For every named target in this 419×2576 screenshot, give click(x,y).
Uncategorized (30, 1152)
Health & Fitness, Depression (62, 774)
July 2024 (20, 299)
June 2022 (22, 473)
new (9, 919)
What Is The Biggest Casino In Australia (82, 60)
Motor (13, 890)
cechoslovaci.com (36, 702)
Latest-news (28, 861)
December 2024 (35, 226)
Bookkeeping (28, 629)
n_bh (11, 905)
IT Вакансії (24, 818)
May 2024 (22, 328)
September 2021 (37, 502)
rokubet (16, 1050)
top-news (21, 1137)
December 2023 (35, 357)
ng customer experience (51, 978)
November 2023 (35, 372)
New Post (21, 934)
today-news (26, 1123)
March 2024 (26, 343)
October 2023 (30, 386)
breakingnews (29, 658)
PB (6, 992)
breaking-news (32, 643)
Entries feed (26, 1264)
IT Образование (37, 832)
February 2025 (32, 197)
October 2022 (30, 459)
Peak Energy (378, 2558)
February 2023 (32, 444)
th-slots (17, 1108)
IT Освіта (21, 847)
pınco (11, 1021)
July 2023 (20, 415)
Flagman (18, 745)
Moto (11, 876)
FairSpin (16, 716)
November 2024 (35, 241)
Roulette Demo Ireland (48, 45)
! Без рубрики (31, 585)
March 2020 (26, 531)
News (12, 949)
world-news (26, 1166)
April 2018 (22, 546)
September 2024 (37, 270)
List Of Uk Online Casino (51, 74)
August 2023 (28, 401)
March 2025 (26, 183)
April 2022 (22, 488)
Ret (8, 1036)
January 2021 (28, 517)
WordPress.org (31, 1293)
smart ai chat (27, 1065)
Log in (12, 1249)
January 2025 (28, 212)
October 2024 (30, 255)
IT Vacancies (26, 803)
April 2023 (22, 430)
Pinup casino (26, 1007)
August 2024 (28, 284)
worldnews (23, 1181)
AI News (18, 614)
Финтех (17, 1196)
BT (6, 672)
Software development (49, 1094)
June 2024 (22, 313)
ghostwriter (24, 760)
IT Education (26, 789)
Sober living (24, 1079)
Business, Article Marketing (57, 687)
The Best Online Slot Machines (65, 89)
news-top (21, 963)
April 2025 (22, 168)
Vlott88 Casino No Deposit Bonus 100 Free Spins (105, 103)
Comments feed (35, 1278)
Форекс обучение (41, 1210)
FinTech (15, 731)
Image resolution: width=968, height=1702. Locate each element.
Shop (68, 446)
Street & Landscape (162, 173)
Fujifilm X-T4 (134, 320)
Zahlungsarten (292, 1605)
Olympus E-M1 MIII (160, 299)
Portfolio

********

> [About this exercise] Looking at the entries, how many lines contain the string "Online"? The answer is that number alone.

> [Response to the exercise] 2